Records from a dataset
++++++
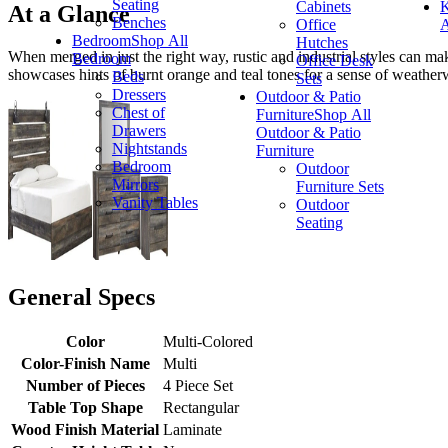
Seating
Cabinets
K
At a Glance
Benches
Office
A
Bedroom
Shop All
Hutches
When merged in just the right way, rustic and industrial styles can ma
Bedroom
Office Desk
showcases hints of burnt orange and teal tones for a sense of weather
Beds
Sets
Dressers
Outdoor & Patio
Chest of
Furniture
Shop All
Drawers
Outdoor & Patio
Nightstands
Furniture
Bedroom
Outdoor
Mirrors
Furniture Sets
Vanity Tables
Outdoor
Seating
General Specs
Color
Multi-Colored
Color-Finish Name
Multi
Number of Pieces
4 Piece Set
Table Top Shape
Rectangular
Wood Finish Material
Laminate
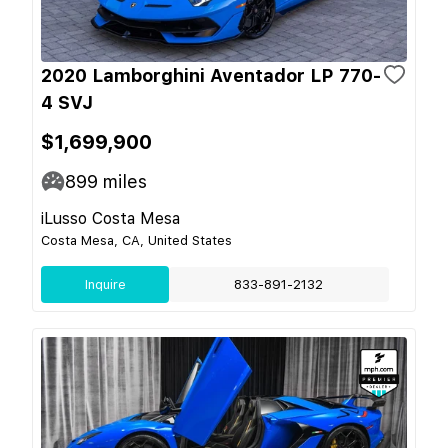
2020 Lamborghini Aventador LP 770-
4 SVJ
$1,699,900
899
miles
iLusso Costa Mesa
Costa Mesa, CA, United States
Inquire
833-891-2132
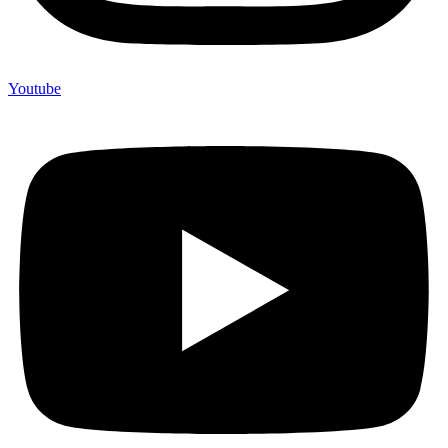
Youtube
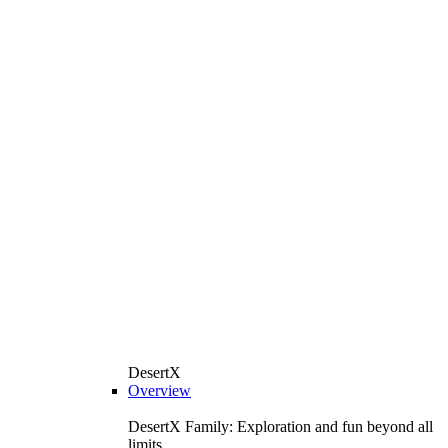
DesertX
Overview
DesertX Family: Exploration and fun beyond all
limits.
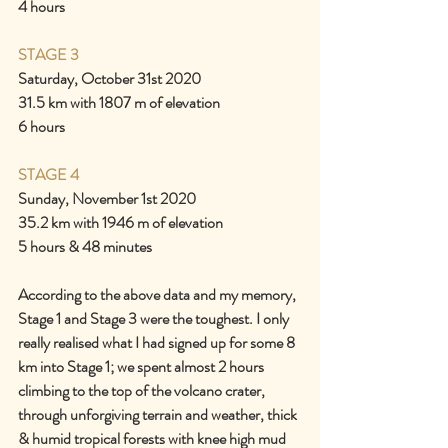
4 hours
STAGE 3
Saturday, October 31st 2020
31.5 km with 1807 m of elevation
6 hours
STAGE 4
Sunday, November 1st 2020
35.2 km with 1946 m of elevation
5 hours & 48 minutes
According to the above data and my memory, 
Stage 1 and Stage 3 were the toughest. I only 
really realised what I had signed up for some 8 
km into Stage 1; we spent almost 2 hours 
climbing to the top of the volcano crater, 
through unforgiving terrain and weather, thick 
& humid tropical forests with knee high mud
++++++
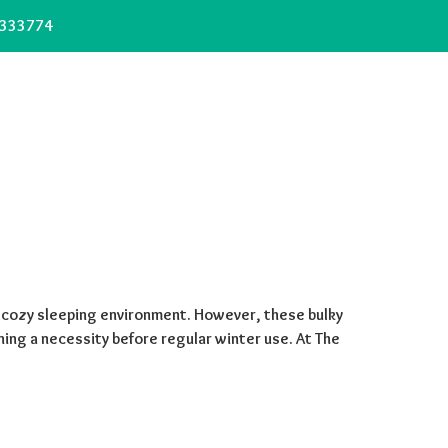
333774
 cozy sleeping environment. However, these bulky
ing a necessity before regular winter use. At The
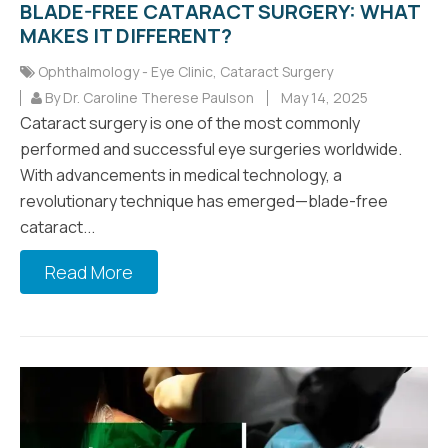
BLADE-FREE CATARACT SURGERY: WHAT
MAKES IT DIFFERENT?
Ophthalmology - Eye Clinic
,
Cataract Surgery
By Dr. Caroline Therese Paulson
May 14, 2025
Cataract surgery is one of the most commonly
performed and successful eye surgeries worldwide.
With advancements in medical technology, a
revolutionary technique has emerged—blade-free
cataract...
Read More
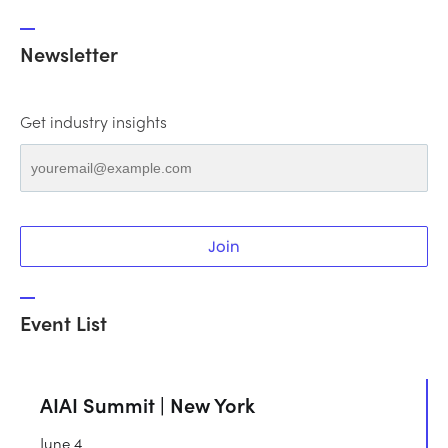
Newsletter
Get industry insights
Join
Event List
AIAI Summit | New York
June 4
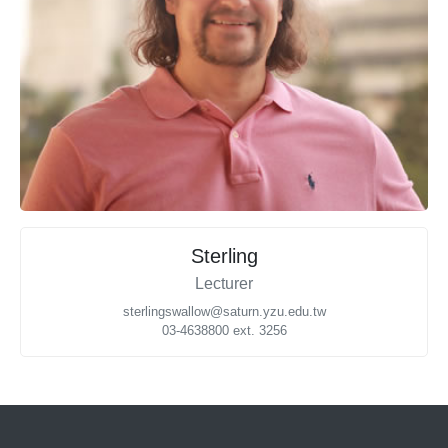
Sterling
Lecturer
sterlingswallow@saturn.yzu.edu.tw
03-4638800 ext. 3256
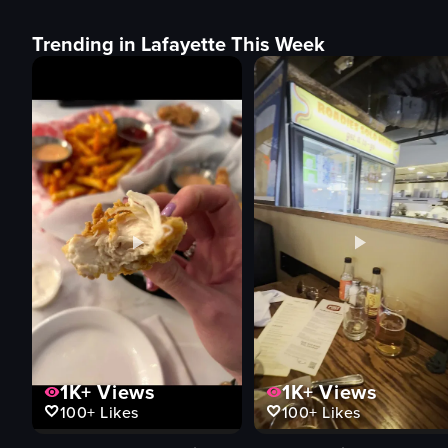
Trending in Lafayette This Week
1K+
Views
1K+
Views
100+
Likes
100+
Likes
++++++
**Your goal**
Among the lines of the preceding data, which ones hold the word "Finish"? List them.

**Output**
Color-Finish Name
Wood Finish Material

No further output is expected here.